You are given a string s formed by digits and '#'. We want to map s to English lowercase characters as follows:
- Characters (
'a'to'i') are represented by ('1'to'9') respectively. - Characters (
'j'to'z') are represented by ('10#'to'26#') respectively.
Return the string formed after mapping.
The test cases are generated so that a unique mapping will always exist.
Example 1:
Input: s = "10#11#12"
Output: "jkab"
Explanation: "j" -> "10#" , "k" -> "11#" , "a" -> "1" , "b" -> "2".
Example 2:
Input: s = "1326#"
Output: "acz"
Constraints:
1 <= s.length <= 1000sconsists of digits and the'#'letter.swill be a valid string such that mapping is always possible.

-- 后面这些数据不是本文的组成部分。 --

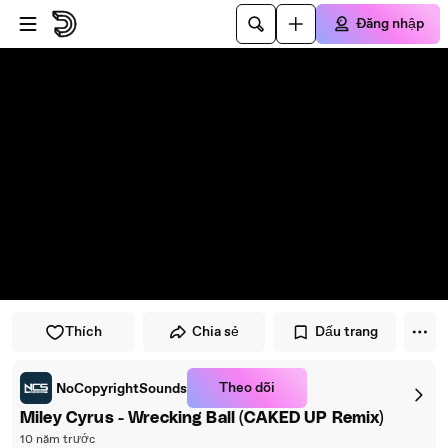
Đi đến trình phát
Đi đến nội dung chính
Đăng nhập
Thích
Chia sẻ
Dấu trang
Theo dõi
NoCopyrightSounds
Miley Cyrus - Wrecking Ball (CAKED UP Remix)
10 năm trước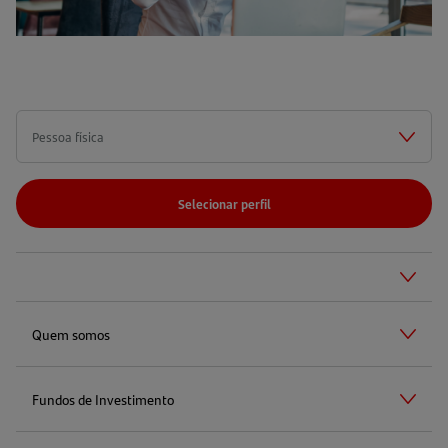
Selecionar perfil
Quem somos
Fundos de Investimento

这道题给了一个数字字符串,让解码成字母串,指定的规则是1到9分别对应a到i,j到z分别对应从 10# 到 26#,注意后面跟的井号表示这是个两位数,不然不好区分 26 到底是z,还是b和f。那么在解码的时候,这个井号就特别重要,因为它代表着解码的方式,而且对于当前位置来说,它的位置也是固定的,所以解码的方法也就有了:判断下下一个字符是否是井号,是的话解码一个两位数,当然要首先保证不会越界,需判断 i+2 小于n,同时 s[i+2] 是井号,然后即可解析出两位数,转化为对应的字母,之后别忘了i要自增2,因为要跳过井号。否则的话就只解析当前位置的数字,转化为a到i之间的字母,参见代码如下:
class Solution {
public:
string freqAlphabets(string s) {
string res = "";
int n = s.size();
for (int i = 0; i < n; ++i) {
if (i + 2 < n && s[i + 2] == '#') {
res += (stoi(s.substr(i, 2)) - 1 + 'a');
i += 2;
} else {
res += (s[i] - '0' - 1 + 'a');
}
}
return res;
}
};
Github 同步地址:
https://github.com/grandyang/leetcode/issues/1309
参考资料:
https://leetcode.com/problems/decrypt-string-from-alphabet-to-integer-mapping/
LeetCode All in One 题目讲解汇总(持续更新中…)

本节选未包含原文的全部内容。